The majority of goals that are scored in NHL 13 seem to be the result of either weird puck bounces or the popular short side, bad angle wrist shot. The new "anticipation AI" was marketed as a way to let goaltenders cheat over a bit and defend against one timers. In reality, all it has done is opened up the short side even more -- and as anyone who's played EA's NHL series in the last five years can tell you, there were already too many weak angle short side goals before goalies started over-anticipating.
NHL 13 continues to stick with its simplistic rock/paper/scissors system for determining who wins faceoffs. Contrary to hockey rules, there is still no penalty in NHL 13 for drawing early, or for jabbing your stick seven or eight times before the puck is even dropped.
In laggy games, faceoff spammers can take advantage of the latency and beat people who are trying to take draws legitimately.
Too many draws in NHL 13 are won cleanly, and the animations for tying up or stick lifting your opponent play out the same way every time. AI teammates are often unresponsive to tie ups, preferring to stand outside the circle and watch while the two centers dosey doe around the loose puck.
Like NHL 13's boardplay, there is nothing dynamic about the current faceoff system, giving it the feel of an archaic, last-generation mechanic.
Now in its second year, the tweaked "net battles" jostling system still feels like it does more harm than good to NHL 13's realism. EA Canada has decreased the offensive player's ability to shoot while being held up, but it's still far too common to see laser one timers delivered in spite of a jostle.
As with boardplay, the suction effect built into the netplay animations remains a major nuisance. A player can be skating full speed one moment only to be pulled into a jostle and brought to a standstill. Net battles also sap a tremendous amount of energy from both players involved in the animation. During online team play, simply getting caught in one extended jostle can drain your player's energy level for the remainder of the period.

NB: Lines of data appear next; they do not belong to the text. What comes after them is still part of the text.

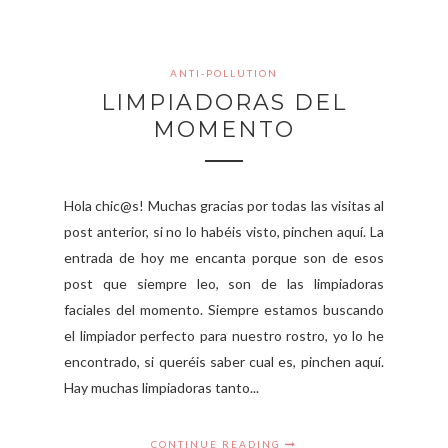
ANTI-POLLUTION
LIMPIADORAS DEL
MOMENTO
Hola chic@s! Muchas gracias por todas las visitas al
post anterior, si no lo habéis visto, pinchen aquí. La
entrada de hoy me encanta porque son de esos
post que siempre leo, son de las limpiadoras
faciales del momento. Siempre estamos buscando
el limpiador perfecto para nuestro rostro, yo lo he
encontrado, si queréis saber cual es, pinchen aquí.
Hay muchas limpiadoras tanto...
CONTINUE READING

The most glaring flaw in NHL 13's gameplay is the lack of dynamic interactions around the boards. Boardplay in NHL 13 remains completely binary, with only one defender and one offensive player able to engage in an awkward pinning animation. The offensive player being pinned cannot be hit or in any way interacted with aside from a simple poke check from an unengaged player.
Human skaters can exploit the boardplay button's invulnerability by pinning themselves to the boards to completely avoid incoming body checks. AI skaters still foolishly allow themselves to be pinned by oncoming defenders when they could have easily chipped the puck up the ice or around the boards. Throw in the tremendous suction effect that comes with the boardplay animation, and it feels like a feature that belongs in a PS2 game, not a PS3 game.
Simply looking at this hit chart from last year's cup-clinching game between New Jersey and Los Angeles shows that most hockey hits occur along the boards, but if you only play EA's NHL games, you might think the opposite: that hits only occur in the open ice.
Overall Grade: B-
Hockey is a sport of chaos and unpredictability, yet historically, most hockey video games have suffered from being too predictable and repetitive.
By erasing many of the repeatable scoring tactics and cheap skating maneuvers from previous editions, NHL 13 has made offense more fun and unpredictable. Still, the robotic goaltending and lack of realism in faceoffs, netplay and boardplay are keeping EA's NHL series from becoming a true hockey simulation.